Hollywood, Health & Society brought together five leading creative talents behind current TV series that are changing up the narrative of what poverty looks like. In much of their storytelling, marginalized communities and people who are poor struggle for a fair shake and the elusive American Dream.

The virtual panel “Money Matters: Changing the Story of Poverty, Prosperity and Opportunity,” held March 25, featured Steven Canals, an Emmy-nominated co-creator, executive producer and writer of FX’s drama series, Pose; Linda Yvette Chávez, co-creator, co-showrunner and executive producer of Netflix’s series Gentefied; Marvin Lemus, co-creator and co-showrunner of Gentefied; Anthony Sparks, showrunner, executive producer and writer for Queen Sugar (OWN); and Erika Green Swafford, a consulting producer and writer for the NBC series New Amsterdam. David Ambroz, former executive director, corporate social responsibility for Walt Disney Television, and the new president and CEO of the Boys & Girls Clubs of Boston, served as the discussion moderator.

Watch the webinar discussion 

Before the entertainment panel discussion began, Erica Rosenthal, director of research at The Norman Lear Center, and Riki Conrey, director of data science at Harmony Labs, previewed findings from their research on poverty and wealth narratives in popular culture. The “cultural audit,” supported by the Bill & Melinda Gates Foundation, looked at how the working class is depicted in media, dominant narratives in scripted entertainment, the importance of addressing issues such as race and class, and how popular sitcoms may stereotype people who struggle economically. Read the interim summary of research. For more information visit

The “bootstrap” theory—that individualism and hard work will lead to self-improvement and economic prosperity—is a dominant belief about how to get ahead in this country.
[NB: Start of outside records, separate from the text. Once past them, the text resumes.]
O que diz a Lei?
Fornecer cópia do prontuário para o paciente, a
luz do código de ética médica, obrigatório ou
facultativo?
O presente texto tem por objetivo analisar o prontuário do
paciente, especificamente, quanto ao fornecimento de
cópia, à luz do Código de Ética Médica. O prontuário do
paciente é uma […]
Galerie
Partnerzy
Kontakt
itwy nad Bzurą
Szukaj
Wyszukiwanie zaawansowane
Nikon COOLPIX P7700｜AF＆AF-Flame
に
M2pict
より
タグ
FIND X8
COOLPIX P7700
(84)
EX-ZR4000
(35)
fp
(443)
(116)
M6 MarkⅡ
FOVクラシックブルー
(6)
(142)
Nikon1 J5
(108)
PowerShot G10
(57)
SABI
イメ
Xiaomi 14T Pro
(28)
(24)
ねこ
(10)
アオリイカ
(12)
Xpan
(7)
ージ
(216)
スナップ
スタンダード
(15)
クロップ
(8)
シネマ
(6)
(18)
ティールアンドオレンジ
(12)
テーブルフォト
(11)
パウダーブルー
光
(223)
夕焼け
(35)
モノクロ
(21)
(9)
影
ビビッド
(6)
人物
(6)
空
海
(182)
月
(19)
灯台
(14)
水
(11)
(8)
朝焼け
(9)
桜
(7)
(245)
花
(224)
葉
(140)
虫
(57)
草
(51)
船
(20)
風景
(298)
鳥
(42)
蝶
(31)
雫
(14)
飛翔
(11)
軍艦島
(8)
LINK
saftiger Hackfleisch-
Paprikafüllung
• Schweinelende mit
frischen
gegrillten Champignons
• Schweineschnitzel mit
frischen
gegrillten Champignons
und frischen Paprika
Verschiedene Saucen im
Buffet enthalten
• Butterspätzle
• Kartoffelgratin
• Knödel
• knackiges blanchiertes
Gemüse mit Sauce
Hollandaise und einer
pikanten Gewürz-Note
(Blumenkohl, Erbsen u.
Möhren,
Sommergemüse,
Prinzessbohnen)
But the shows represented at the panel reflect the reality that it’s way more complicated than that, and their stories reject the idea that poor people themselves are to blame for being poor. 

An article in Variety called them “a new breed of TV series [that] present a more dynamic view of what it means to live on the margins.” And in the case of Gentefied, especially, the storytelling paints a proud portrait of people living in a working-class community. Lemus said the show’s intent was to portray characters as “unafraid and unashamed” of who they are.

One of the major barriers that many people face is access to medical care—a recurring theme in the storytelling of New Amsterdam. The show’s setting is based on Bellevue Hospital in New York City (founded in 1736 and the oldest public hospital in the U.S.), and the medical drama won a 2020 Sentinel Award for an episode titled “Righteous Right Hand.” 

In the episode, a van carrying a Black women’s church group heading home to Alabama hits a highway embankment, sending driver and passengers to the emergency room. Half the patients, it turns out, have untreated pre-existing health conditions because they’re uninsured and lack money for medication, or the nearest hospital to their rural-area homes has closed. Before the trip, the driver bought supplemental personal injury insurance at the van rental office, affording her friends medical treatment in the event of an accident. Then she takes a calculated risk by intentionally steering the van into the embankment.

“The systemic issues that exacerbate health care in this country are astonishing,” Green Swafford said. “We try and tackle things that keep people continually in problematic situations, such as racism compounding other health factors for [people of color].”

The panelists agreed that progress has been made in getting these stories told, but the discussion at one point turned to the fact that Hollywood firmly remains a straight, white, cisgender, male-dominated industry. 

“If you look at the five of us, we don’t check [all] those boxes,” Canals said. “So what we’re seeing on our TV screens is still not reflective of the world that we live in. There’s all this labor that we have to do when we get into a [meeting] room to convince folks that our stories have value, especially when those stories we’re pitching are centering narratives of people who look just like us.”